We’re living in the 21st century, in the year 2019 where transgender visibility is at its an all-time high.
Though there is still a long way to go, the LGBT visibility and rights are spreading all over the world.
For centuries, people have been living in fear when it comes to their sexual orientation.
The LGBT community have fought a long and hard battle to be where they are today.
However, that hasn’t yet changed how straight people take and treat gays, lesbians, transgenders, or any other gender.
As supportive as many people are, there are still so many who basically live to hate the people of the LGBT community.
And when it comes to transgenders, they just cannot wrap their head around. Especially for the fact that there are people who aren’t comfortable in identifying as the gender they were born as.
The meaning of transgender is “a person whose sense of personal identity and gender does not correspond with their birth sex.”
And there are so many things that you, as a straight or any other sexually oriented person cannot say to a transgender.
There are things that clearly make them uncomfortable, shamed, and hurt their sentiment and emotion.
Here are 7 things not to tell a transgender person.
“It’s just a phase.”
One of the most important things to know when it comes to anybody’s sexuality is that it’s not just a phase.
A Phase is when a boy is too scared to approach a girl he likes or a girl who is too scared to be in the same room as other guys.
A phase is when you get a lot of acne on your face or you get too rebellious over anything.
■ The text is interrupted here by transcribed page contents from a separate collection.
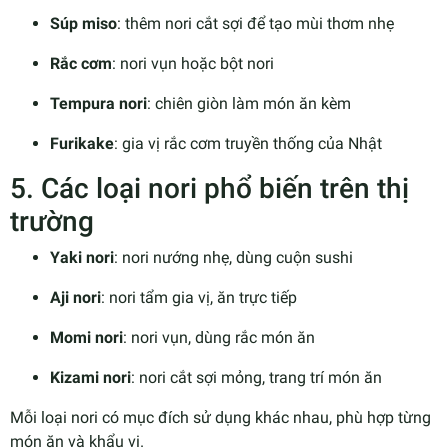
Súp miso
: thêm nori cắt sợi để tạo mùi thơm nhẹ
Rắc cơm
: nori vụn hoặc bột nori
Tempura nori
: chiên giòn làm món ăn kèm
Furikake
: gia vị rắc cơm truyền thống của Nhật
5. Các loại nori phổ biến trên thị
trường
Yaki nori
: nori nướng nhẹ, dùng cuộn sushi
Aji nori
: nori tẩm gia vị, ăn trực tiếp
Momi nori
: nori vụn, dùng rắc món ăn
Kizami nori
: nori cắt sợi mỏng, trang trí món ăn
Mỗi loại nori có mục đích sử dụng khác nhau, phù hợp từng
món ăn và khẩu vị.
But sexuality is never a phase. And as a human being you should, by no means, ever tell a transgender boy or girl that “it’s just a phase”.
“What’s your real name?”
The reason transgender people deciding to go through a hard transformation is that they’re not comfortable with what they’re born with.
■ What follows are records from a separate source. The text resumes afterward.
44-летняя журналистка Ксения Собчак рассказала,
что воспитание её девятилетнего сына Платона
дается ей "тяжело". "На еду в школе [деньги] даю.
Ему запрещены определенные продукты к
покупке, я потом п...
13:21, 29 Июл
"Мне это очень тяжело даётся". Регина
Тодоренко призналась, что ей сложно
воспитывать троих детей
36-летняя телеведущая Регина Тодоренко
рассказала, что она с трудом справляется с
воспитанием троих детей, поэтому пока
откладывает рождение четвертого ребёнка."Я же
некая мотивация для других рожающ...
And you go up to a transgender person trying to ask what their “real” name is, is kind of disrespectful and insensitive.
Sure, they might not take it as an insult and tell you the name they were given as a child. But it still doesn’t make it appropriate for you to go up to a transgender person and ask “so…what’s your real name?”
“Such a shame, you were pretty before.”
There is a fine line between sarcasm and being a total jerk.
And if you go up to a transgender person and tell them that they were prettier before, you’re way up high in the jerk-list.
Under no circumstances, whatsoever, you, as a decent human being should ever tell a transgender person “such a shame, you were pretty before.”
“Do you think you’ll ever go back?”
You either have to be really very dumb or ignorant or maybe both to even think of a question like this.
The pain and struggle of living under the shadow is something no one should ever experience.
And nothing tops the feeling of finally living a life you’ve always desired to have.
So, asking them if they’d ever want to go back is the worst thing you could possibly ask a transgender person.
“Are you sure you’re not just gay/lesbian?”
If they were just gay or lesbian, they’d be just gay or lesbian.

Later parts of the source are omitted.